__Assignment__
Reproduce the listing below exactly, minus its pictures.

Segment Start: Supplied data

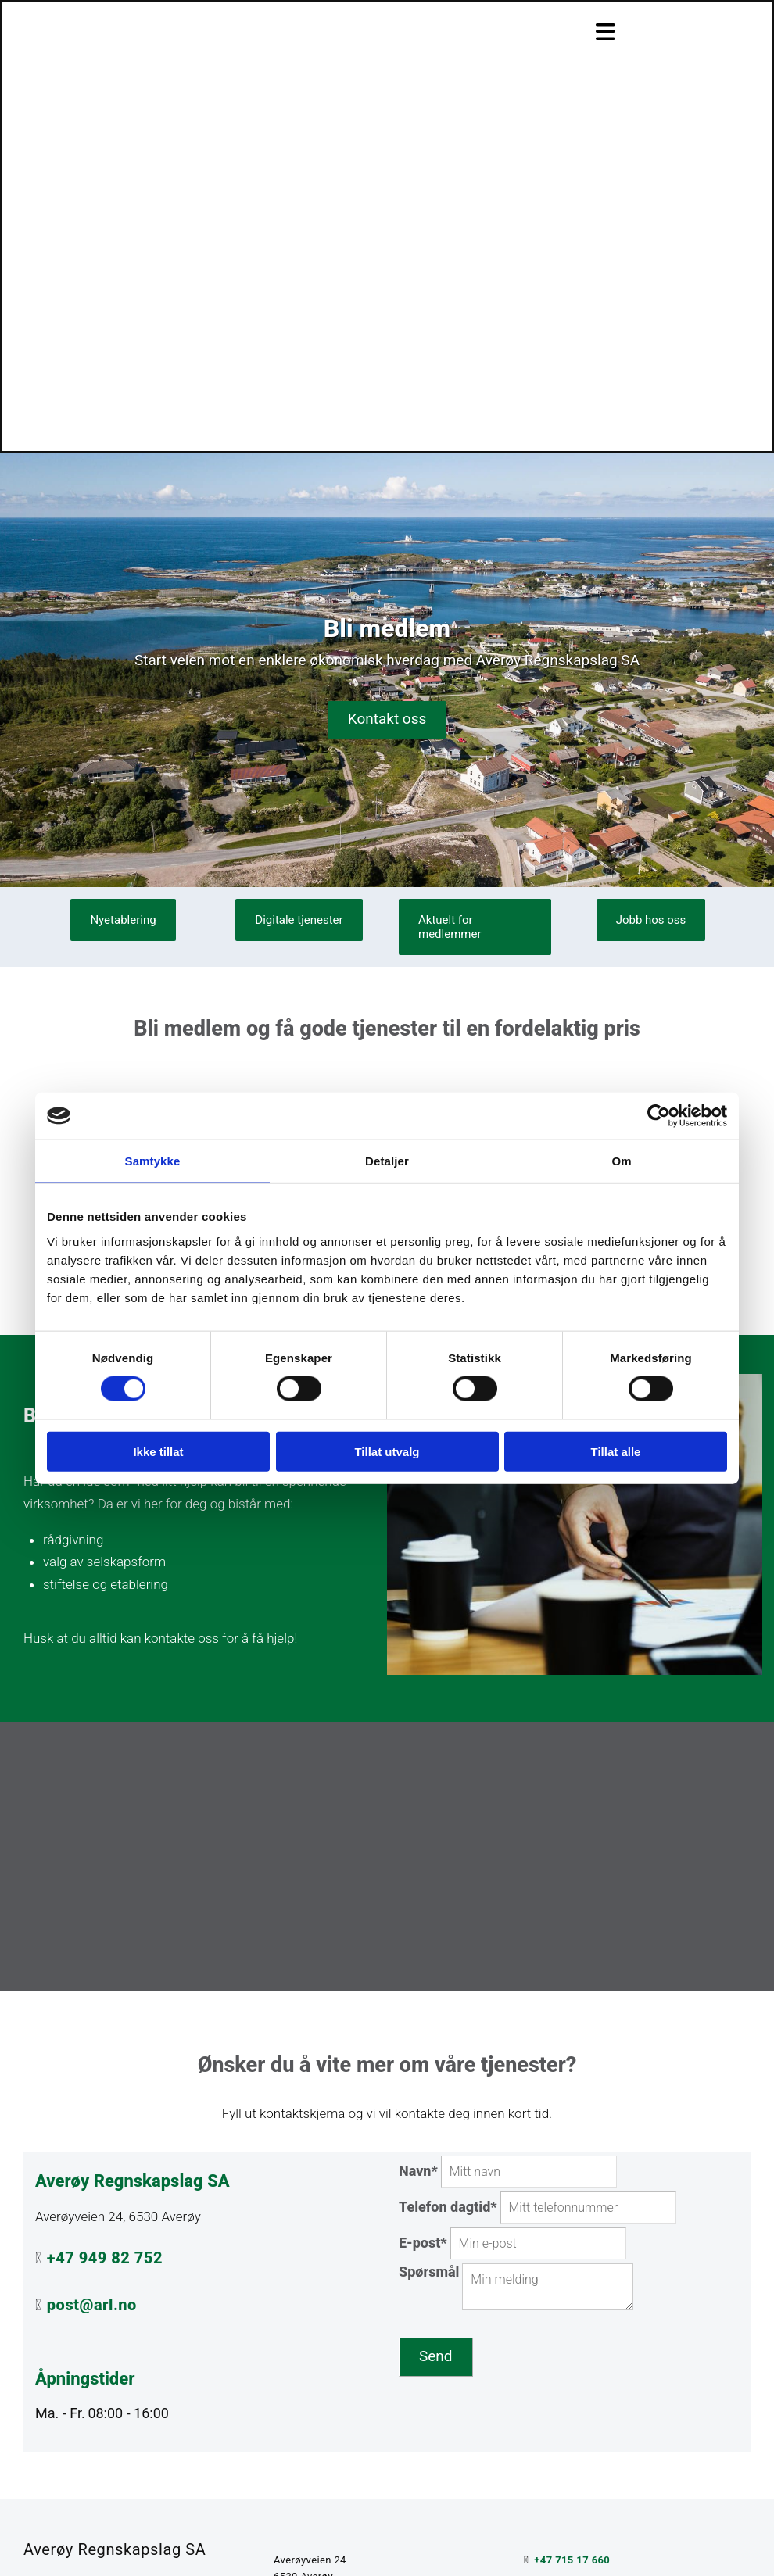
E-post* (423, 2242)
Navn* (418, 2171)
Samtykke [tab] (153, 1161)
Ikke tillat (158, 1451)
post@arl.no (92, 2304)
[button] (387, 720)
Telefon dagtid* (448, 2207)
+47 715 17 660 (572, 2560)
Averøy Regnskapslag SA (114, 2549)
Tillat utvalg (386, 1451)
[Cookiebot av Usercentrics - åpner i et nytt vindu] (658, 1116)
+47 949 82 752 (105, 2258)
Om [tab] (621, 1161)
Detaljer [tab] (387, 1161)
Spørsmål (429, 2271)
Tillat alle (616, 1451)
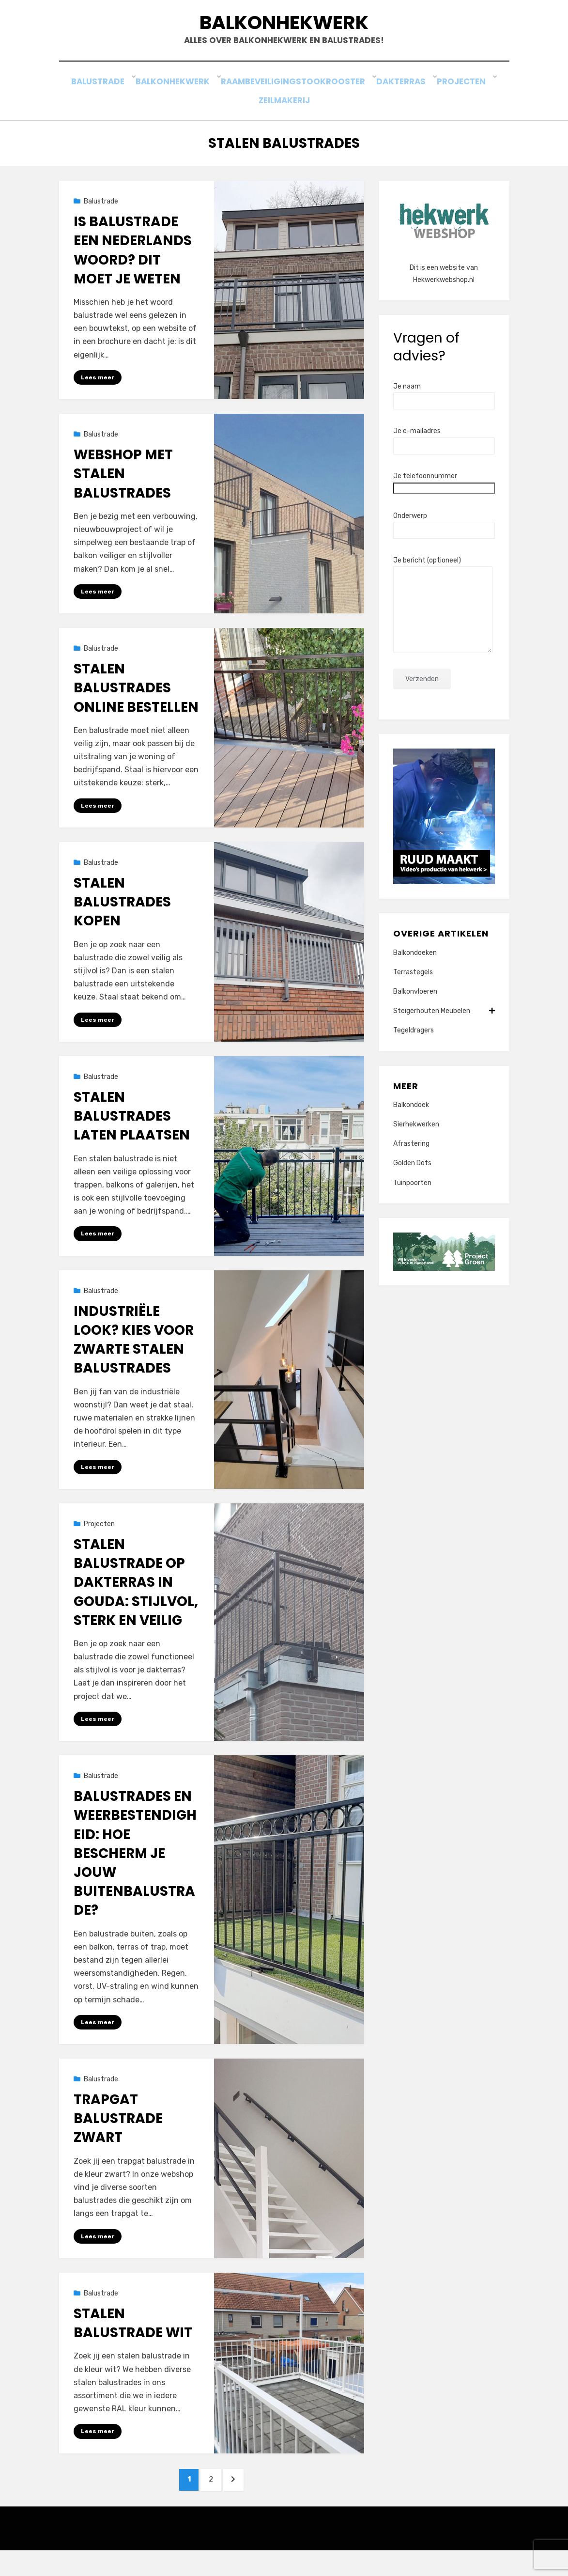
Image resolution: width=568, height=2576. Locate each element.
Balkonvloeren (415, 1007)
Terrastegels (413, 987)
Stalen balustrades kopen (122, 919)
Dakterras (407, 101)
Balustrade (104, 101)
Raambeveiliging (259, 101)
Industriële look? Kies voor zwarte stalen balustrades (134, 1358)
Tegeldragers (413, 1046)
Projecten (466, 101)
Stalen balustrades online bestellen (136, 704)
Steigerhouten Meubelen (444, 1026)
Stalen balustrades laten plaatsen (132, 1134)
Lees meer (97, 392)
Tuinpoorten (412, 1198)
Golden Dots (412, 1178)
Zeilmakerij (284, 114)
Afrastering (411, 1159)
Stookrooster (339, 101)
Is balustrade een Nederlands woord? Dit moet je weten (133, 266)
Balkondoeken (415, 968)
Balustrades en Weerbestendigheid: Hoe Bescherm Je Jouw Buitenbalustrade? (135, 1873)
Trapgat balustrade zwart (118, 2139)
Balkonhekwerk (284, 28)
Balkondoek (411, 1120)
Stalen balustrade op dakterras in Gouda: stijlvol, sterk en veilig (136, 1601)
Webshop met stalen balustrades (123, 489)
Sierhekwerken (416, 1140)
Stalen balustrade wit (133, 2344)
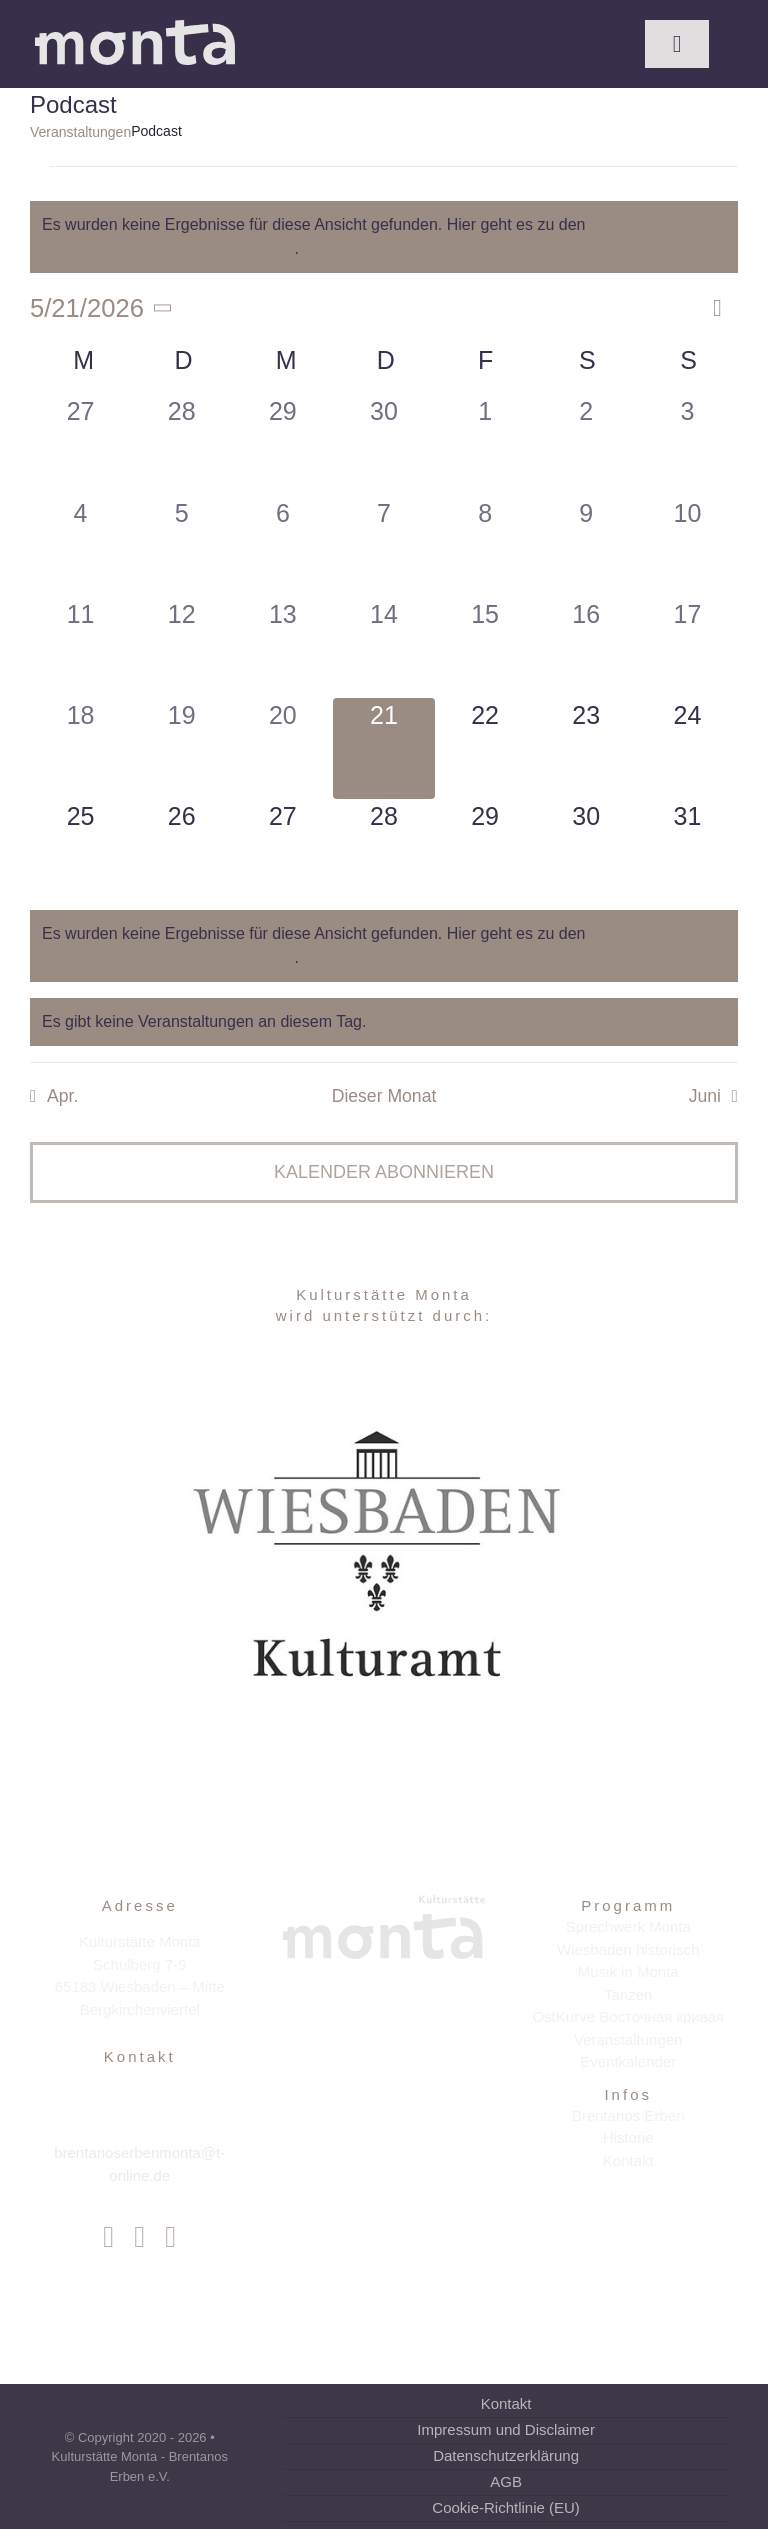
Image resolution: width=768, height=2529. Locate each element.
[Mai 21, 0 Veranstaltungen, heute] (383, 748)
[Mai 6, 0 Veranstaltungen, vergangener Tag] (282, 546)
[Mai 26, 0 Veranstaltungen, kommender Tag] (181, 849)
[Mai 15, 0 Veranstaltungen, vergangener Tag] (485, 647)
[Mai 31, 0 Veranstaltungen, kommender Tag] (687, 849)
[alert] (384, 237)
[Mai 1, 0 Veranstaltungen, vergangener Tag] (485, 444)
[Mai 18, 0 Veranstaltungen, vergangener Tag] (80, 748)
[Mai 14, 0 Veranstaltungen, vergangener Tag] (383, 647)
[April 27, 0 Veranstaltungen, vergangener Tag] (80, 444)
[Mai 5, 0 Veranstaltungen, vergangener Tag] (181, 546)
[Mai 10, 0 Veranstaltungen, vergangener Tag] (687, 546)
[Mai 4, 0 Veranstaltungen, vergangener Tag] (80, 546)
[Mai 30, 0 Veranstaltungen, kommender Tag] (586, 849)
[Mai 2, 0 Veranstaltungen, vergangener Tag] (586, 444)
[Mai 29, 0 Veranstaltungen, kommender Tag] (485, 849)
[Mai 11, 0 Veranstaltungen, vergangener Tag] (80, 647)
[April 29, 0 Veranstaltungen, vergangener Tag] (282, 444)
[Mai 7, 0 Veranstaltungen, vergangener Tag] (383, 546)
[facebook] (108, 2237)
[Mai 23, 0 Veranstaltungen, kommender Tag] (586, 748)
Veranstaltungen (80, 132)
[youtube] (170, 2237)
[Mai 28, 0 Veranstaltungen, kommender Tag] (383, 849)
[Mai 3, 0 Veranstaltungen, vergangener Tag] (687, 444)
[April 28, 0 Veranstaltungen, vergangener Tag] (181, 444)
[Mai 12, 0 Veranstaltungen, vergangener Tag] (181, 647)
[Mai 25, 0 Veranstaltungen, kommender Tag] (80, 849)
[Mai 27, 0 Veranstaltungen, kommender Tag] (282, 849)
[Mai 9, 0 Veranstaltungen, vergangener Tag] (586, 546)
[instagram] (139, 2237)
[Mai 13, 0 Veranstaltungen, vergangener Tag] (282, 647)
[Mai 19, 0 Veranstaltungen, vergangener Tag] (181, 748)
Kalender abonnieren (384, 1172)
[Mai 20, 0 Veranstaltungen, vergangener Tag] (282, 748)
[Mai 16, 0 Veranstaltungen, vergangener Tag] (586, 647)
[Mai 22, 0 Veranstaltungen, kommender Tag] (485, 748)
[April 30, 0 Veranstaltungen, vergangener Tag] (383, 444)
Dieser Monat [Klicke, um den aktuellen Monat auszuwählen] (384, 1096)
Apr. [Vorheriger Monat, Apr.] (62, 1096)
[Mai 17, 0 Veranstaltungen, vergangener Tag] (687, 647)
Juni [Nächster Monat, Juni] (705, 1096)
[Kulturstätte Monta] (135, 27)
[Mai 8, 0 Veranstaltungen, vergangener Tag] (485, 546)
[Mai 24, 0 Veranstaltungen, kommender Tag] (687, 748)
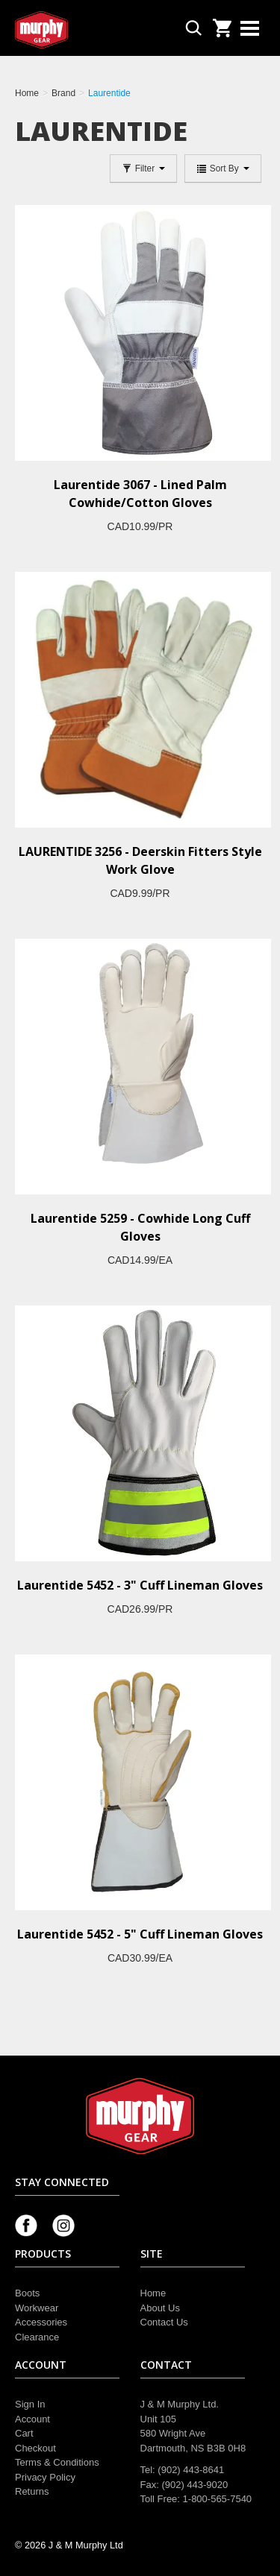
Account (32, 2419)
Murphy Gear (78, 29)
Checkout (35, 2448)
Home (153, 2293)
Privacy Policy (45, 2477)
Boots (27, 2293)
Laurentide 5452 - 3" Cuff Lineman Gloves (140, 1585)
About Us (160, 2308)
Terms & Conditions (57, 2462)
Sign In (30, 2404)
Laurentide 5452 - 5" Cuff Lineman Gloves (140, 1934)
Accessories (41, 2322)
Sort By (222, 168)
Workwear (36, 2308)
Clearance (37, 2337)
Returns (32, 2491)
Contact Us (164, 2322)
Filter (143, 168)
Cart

Segment End: Supplied data

__Solution for this problem__
E-post* (423, 2242)
Navn* (418, 2171)
Samtykke [tab] (153, 1161)
Ikke tillat (158, 1451)
post@arl.no (92, 2304)
[button] (387, 720)
Telefon dagtid* (448, 2207)
+47 715 17 660 (572, 2560)
Averøy Regnskapslag SA (114, 2549)
Tillat utvalg (386, 1451)
[Cookiebot av Usercentrics - åpner i et nytt vindu] (658, 1116)
+47 949 82 752 (105, 2258)
Om [tab] (621, 1161)
Detaljer [tab] (387, 1161)
Spørsmål (429, 2271)
Tillat alle (616, 1451)
Image resolution: width=568, height=2576. Locate each element.
Balkonvloeren (415, 1007)
Terrastegels (413, 987)
Stalen balustrades kopen (122, 919)
Dakterras (407, 101)
Balustrade (104, 101)
Raambeveiliging (259, 101)
Industriële look? Kies voor zwarte stalen balustrades (134, 1358)
Tegeldragers (413, 1046)
Projecten (466, 101)
Stalen balustrades online bestellen (136, 704)
Steigerhouten Meubelen (444, 1026)
Stalen balustrades laten plaatsen (132, 1134)
Lees meer (97, 392)
Tuinpoorten (412, 1198)
Golden Dots (412, 1178)
Zeilmakerij (284, 114)
Afrastering (411, 1159)
Stookrooster (339, 101)
Is balustrade een Nederlands woord? Dit moet je weten (133, 266)
Balkondoeken (415, 968)
Balustrades en Weerbestendigheid: Hoe Bescherm Je Jouw Buitenbalustrade? (135, 1873)
Trapgat balustrade zwart (118, 2139)
Balkonhekwerk (284, 28)
Balkondoek (411, 1120)
Stalen balustrade op dakterras in Gouda: stijlvol, sterk en veilig (136, 1601)
Webshop met stalen balustrades (123, 489)
Sierhekwerken (416, 1140)
Stalen balustrade wit (133, 2344)
Image resolution: width=768, height=2529. Locate each element.
[Mai 21, 0 Veranstaltungen, heute] (383, 748)
[Mai 6, 0 Veranstaltungen, vergangener Tag] (282, 546)
[Mai 26, 0 Veranstaltungen, kommender Tag] (181, 849)
[Mai 15, 0 Veranstaltungen, vergangener Tag] (485, 647)
[Mai 31, 0 Veranstaltungen, kommender Tag] (687, 849)
[alert] (384, 237)
[Mai 1, 0 Veranstaltungen, vergangener Tag] (485, 444)
[Mai 18, 0 Veranstaltungen, vergangener Tag] (80, 748)
[Mai 14, 0 Veranstaltungen, vergangener Tag] (383, 647)
[April 27, 0 Veranstaltungen, vergangener Tag] (80, 444)
[Mai 5, 0 Veranstaltungen, vergangener Tag] (181, 546)
[Mai 10, 0 Veranstaltungen, vergangener Tag] (687, 546)
[Mai 4, 0 Veranstaltungen, vergangener Tag] (80, 546)
[Mai 30, 0 Veranstaltungen, kommender Tag] (586, 849)
[Mai 2, 0 Veranstaltungen, vergangener Tag] (586, 444)
[Mai 29, 0 Veranstaltungen, kommender Tag] (485, 849)
[Mai 11, 0 Veranstaltungen, vergangener Tag] (80, 647)
[April 29, 0 Veranstaltungen, vergangener Tag] (282, 444)
[Mai 7, 0 Veranstaltungen, vergangener Tag] (383, 546)
[facebook] (108, 2237)
[Mai 23, 0 Veranstaltungen, kommender Tag] (586, 748)
Veranstaltungen (80, 132)
[youtube] (170, 2237)
[Mai 28, 0 Veranstaltungen, kommender Tag] (383, 849)
[Mai 3, 0 Veranstaltungen, vergangener Tag] (687, 444)
[April 28, 0 Veranstaltungen, vergangener Tag] (181, 444)
[Mai 12, 0 Veranstaltungen, vergangener Tag] (181, 647)
[Mai 25, 0 Veranstaltungen, kommender Tag] (80, 849)
[Mai 27, 0 Veranstaltungen, kommender Tag] (282, 849)
[Mai 9, 0 Veranstaltungen, vergangener Tag] (586, 546)
[instagram] (139, 2237)
[Mai 13, 0 Veranstaltungen, vergangener Tag] (282, 647)
[Mai 19, 0 Veranstaltungen, vergangener Tag] (181, 748)
Kalender abonnieren (384, 1172)
[Mai 20, 0 Veranstaltungen, vergangener Tag] (282, 748)
[Mai 16, 0 Veranstaltungen, vergangener Tag] (586, 647)
[Mai 22, 0 Veranstaltungen, kommender Tag] (485, 748)
[April 30, 0 Veranstaltungen, vergangener Tag] (383, 444)
Dieser Monat [Klicke, um den aktuellen Monat auszuwählen] (384, 1096)
Apr. [Vorheriger Monat, Apr.] (62, 1096)
[Mai 17, 0 Veranstaltungen, vergangener Tag] (687, 647)
Juni [Nächster Monat, Juni] (705, 1096)
[Kulturstätte Monta] (135, 27)
[Mai 8, 0 Veranstaltungen, vergangener Tag] (485, 546)
[Mai 24, 0 Veranstaltungen, kommender Tag] (687, 748)
Account (32, 2419)
Murphy Gear (78, 29)
Checkout (35, 2448)
Home (153, 2293)
Privacy Policy (45, 2477)
Boots (27, 2293)
Laurentide 5452 - 3" Cuff Lineman Gloves (140, 1585)
About Us (160, 2308)
Terms & Conditions (57, 2462)
Sign In (30, 2404)
Laurentide 5452 - 5" Cuff Lineman Gloves (140, 1934)
Accessories (41, 2322)
Sort By (222, 168)
Workwear (36, 2308)
Clearance (37, 2337)
Returns (32, 2491)
Contact Us (164, 2322)
Filter (143, 168)
Cart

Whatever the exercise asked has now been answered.